Adesão formal ao RRFE, leilões reversos e proibição de saques em depósitos judiciais

O segundo projeto de lei que começará a tramitar na Alerj nesta terça representa a adesão formal do Estado ao plano de recuperação fiscal. Ou seja, trata-se da autorização do Parlamento para que o Executivo possa, enfim, fechar acordo com o governo federal.

Mas a proposição contém outras medidas importantes: se aprovada, ela proibirá a realização de saques em contas judiciais por parte do governo Pezão, além de autorizar os leilões reversos entre fornecedores.

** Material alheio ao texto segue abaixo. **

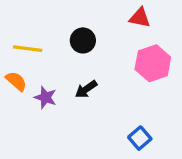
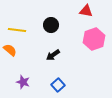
purple star: (45, 97) -> (23, 82), moved
blue square: (140, 138) -> (58, 85), moved

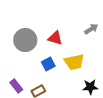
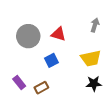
gray arrow: (91, 29) -> (95, 25), turned -40
yellow trapezoid: (74, 62) -> (91, 58), moved

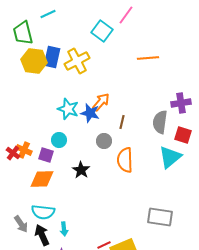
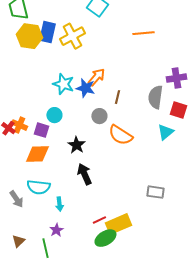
cyan triangle: (170, 157) -> (165, 132), size x0.7
orange semicircle: (125, 160) -> (120, 135), turned -55
gray rectangle: (160, 217) -> (155, 192), size x0.7
black arrow: (42, 235) -> (84, 174), moved

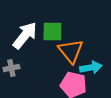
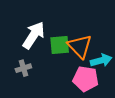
green square: (52, 32) -> (60, 45), moved

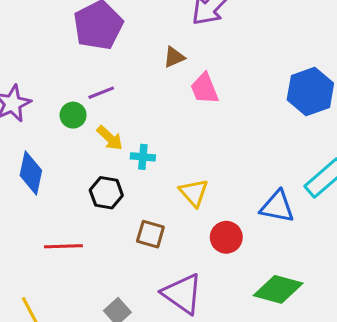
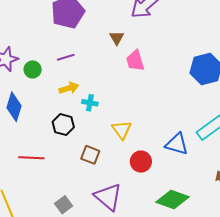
brown triangle: (174, 57) -> (117, 38), turned -42
green circle: (73, 115) -> (33, 69), moved
yellow arrow: (110, 138) -> (69, 88), turned -66

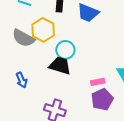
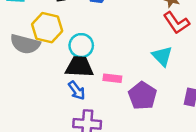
blue arrow: (22, 80) -> (77, 90), moved
pink rectangle: (98, 82) -> (112, 78), moved, turned 32

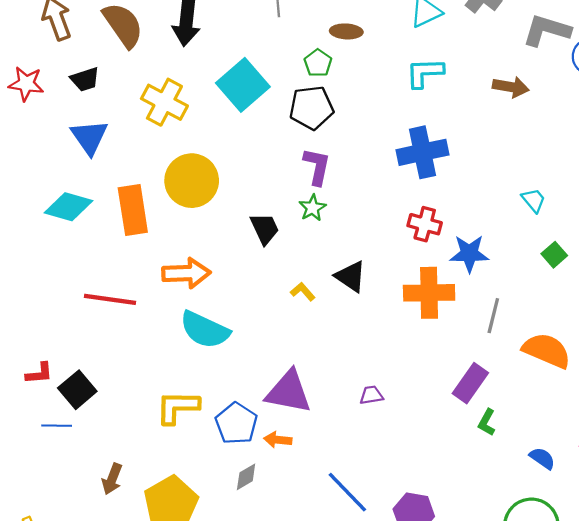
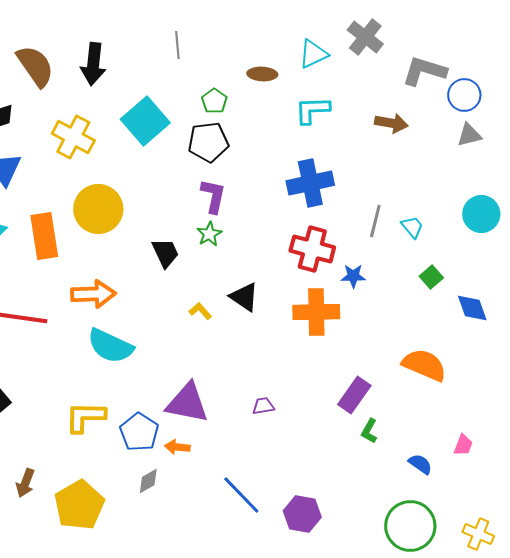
brown ellipse: (346, 31) -> (262, 74), moved
red cross: (425, 224) -> (312, 249), size x1.4
blue star: (469, 254) -> (353, 276), size x0.7
gray line: (493, 316) -> (375, 221), moved

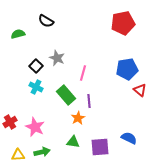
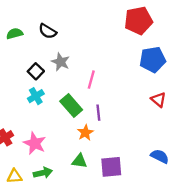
black semicircle: (46, 21) -> (48, 31), moved
blue pentagon: (127, 69) -> (153, 60), moved
cyan cross: (36, 87) -> (36, 96), turned 32
blue semicircle: (129, 138) -> (160, 156), moved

"Em 2015, nós pegamos recursos de depósitos judiciais para pagar aposentadorias e pensões. Foram R$ 6,7 bilhões, em saque autorizado por lei estadual, para quitar esses débitos. A lei proíbe que façamos isso novamente até que o saldo seja recomposto e equilibrado", explicou Barbosa. Na prática, a vedação é como uma "trava para que o Estado não utilize recursos não correntes", isto é, um mecanismo de controle.

"É uma forma de limitar a utilização de recursos extraordinários para despesas correntes", resumiu o secretário.

Já os leilões serão feitos para privilegiar os credores que oferecerem os maiores descontos ao Estado para pagamento de dívidas. "Isso ainda não está operacionalmente definido, mas a ideia é dar prioridade aos fornecedores que ofertarem os maiores descontos. Por exemplo, se dois caras devem R$ 100, sendo que um me dá a chance de pagar com 50% de desconto, eu vou optar por pagá-lo antes do cara que me oferecer 30% de desconto. É simples", afirmou Barbosa.

Luiz Paulo explicou que, de acordo com as regras atuais, os pagamentos são feitos necessariamente por ordem cronológica. "Ou seja, a prioridade é da dívida mais antiga. Com essa lei, a ordem será invertida. O fornecedor pode estar esperando dois ou três anos pelo pagamento, mas se um outro que está sem receber do Estado há dois meses oferecer o maior desconto, ele terá prioridade."

A adesão ao RRFE também vai contemplar, de acordo com o secretário de Fazenda, um conjunto de regras a fim de disciplinar as despesas do Estado e estabelecer normas de responsabilidade fiscal. Serão estabelecidas diretrizes para conter a elevação dos gastos públicos, ou seja, uma espécie de "LRF estadual", comentou Barbosa, em referência à Lei de Responsabilidade Fiscal.

O deputado do PSDB, líder da bancada tucana na Alerj, afirmou que as regras de disciplina fiscal que o Estado pretende aprovar ainda não foram apresentadas. Para ele, essa matéria será objeto de debates acalorados no Parlamento. "Eles vão ter que apresentar tudo muito bem fundamentado, todas as demandas jurídicas que podem entrar nessa lei. A LDO [Lei de Diretrizes Orçamentárias] que veio para cá, por exemplo, hoje é imprestável. As informações disponibilizadas até agora estão obsoletas, pois o governo o fez considerando o plano de recuperação", argumentou.